● **Exercise description**
Find the string "Mail" in the records and copy each line where it occurs.
*** Stored data ***
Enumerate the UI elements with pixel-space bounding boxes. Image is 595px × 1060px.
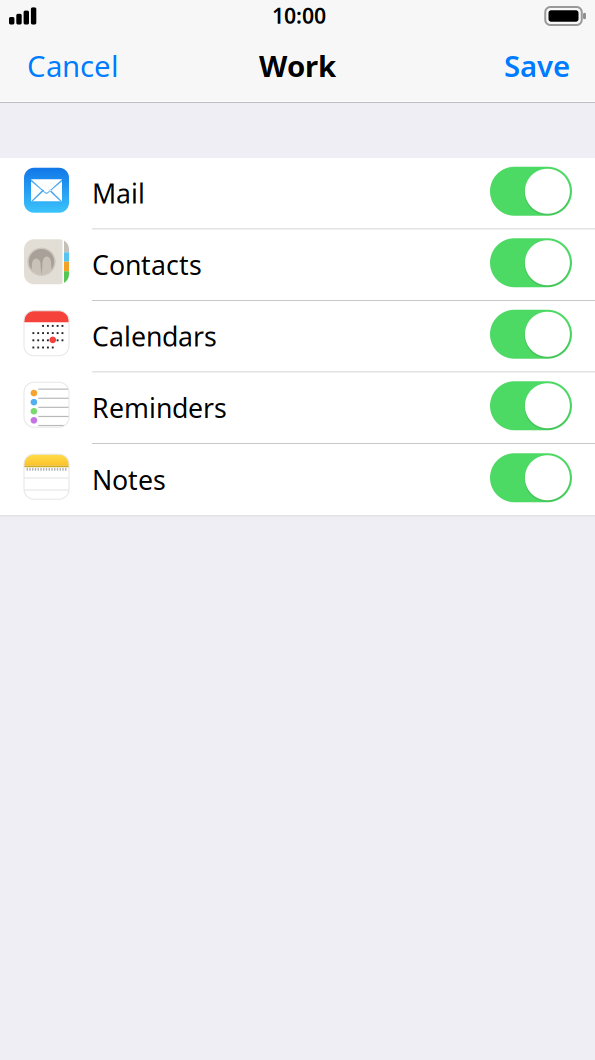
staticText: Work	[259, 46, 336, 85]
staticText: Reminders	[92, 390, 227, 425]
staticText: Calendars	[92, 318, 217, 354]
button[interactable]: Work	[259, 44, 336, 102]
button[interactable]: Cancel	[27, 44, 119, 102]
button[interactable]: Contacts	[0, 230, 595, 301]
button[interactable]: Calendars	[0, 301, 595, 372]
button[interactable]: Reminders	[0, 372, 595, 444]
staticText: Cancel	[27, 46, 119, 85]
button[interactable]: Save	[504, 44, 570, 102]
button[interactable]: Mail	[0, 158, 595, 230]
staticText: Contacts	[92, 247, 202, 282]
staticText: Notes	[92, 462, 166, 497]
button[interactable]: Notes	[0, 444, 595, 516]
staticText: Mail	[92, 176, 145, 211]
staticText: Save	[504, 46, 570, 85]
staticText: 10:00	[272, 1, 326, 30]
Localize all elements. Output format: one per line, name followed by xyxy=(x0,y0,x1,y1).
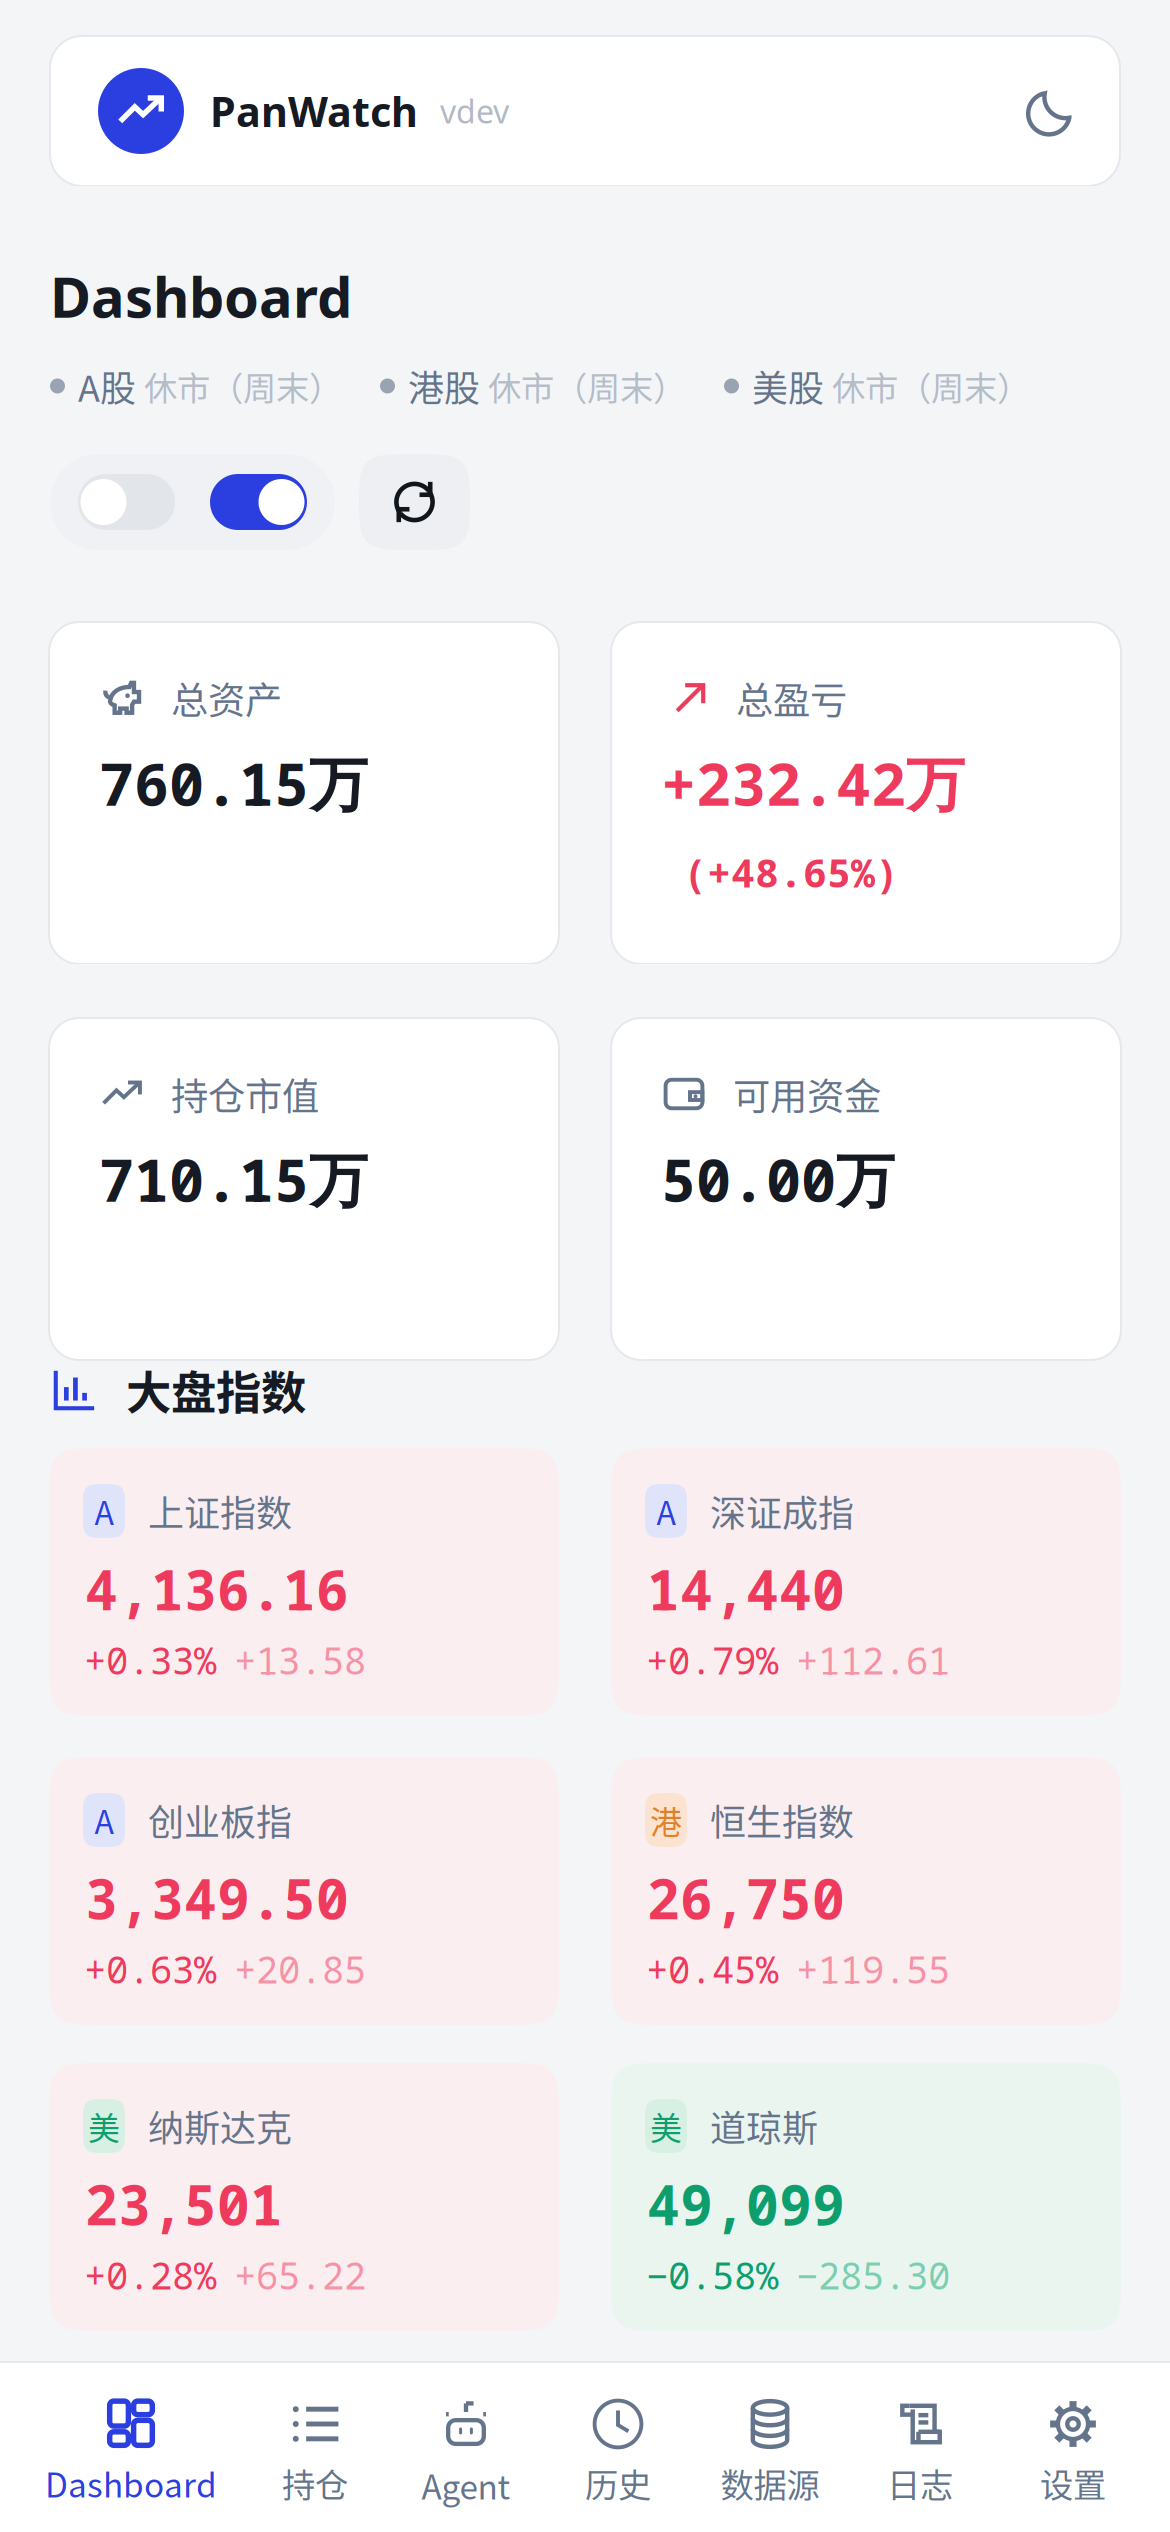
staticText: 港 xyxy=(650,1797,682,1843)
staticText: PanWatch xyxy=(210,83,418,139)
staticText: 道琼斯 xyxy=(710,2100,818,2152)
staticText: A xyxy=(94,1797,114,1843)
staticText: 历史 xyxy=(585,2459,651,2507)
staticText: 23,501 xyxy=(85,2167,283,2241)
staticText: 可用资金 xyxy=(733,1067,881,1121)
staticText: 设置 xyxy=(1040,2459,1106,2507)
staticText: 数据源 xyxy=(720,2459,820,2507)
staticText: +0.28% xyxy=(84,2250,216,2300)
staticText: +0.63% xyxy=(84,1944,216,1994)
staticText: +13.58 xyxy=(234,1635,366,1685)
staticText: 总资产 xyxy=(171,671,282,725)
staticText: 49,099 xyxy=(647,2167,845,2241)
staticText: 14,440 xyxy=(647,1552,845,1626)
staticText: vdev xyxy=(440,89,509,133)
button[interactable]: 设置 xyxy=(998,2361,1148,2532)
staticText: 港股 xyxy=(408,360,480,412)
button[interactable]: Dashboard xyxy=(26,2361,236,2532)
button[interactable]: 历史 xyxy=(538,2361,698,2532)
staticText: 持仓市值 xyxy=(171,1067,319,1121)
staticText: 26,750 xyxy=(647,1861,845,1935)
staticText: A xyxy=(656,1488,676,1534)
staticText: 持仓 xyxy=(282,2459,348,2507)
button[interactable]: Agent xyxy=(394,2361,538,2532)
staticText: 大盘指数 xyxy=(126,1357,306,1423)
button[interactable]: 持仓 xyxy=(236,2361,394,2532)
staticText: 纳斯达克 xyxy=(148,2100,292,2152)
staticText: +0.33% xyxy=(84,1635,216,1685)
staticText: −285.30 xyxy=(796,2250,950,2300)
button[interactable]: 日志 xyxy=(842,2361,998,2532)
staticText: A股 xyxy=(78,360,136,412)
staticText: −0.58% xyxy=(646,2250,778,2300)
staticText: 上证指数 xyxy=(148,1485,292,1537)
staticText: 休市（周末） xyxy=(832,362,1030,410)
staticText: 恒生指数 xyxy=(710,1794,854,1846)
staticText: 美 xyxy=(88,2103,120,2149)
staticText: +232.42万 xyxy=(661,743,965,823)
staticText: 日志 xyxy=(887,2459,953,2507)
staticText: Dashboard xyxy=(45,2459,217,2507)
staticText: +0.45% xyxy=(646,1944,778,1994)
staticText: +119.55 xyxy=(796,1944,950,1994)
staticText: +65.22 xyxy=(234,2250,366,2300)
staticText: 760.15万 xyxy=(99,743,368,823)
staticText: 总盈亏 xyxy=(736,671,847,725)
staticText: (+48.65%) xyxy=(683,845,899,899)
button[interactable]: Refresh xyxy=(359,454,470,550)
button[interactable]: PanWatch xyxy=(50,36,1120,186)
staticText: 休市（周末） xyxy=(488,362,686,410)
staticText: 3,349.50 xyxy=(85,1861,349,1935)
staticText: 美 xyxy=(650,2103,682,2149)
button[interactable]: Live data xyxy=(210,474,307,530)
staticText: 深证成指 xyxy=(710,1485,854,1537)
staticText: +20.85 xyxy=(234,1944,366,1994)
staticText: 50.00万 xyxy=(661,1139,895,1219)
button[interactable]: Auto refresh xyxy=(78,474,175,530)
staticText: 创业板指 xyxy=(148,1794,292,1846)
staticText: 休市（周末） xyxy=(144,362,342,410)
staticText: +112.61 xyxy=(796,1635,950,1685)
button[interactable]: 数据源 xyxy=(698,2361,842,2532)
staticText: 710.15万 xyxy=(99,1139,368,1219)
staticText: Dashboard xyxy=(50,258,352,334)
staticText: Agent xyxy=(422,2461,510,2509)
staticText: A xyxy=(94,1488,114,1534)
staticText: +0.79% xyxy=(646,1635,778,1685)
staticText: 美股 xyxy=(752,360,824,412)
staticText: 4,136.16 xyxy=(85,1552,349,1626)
*** End of Stored data ***
● **Completed exercise**
button[interactable]: Mail	[0, 158, 595, 230]
staticText: Mail	[92, 176, 145, 211]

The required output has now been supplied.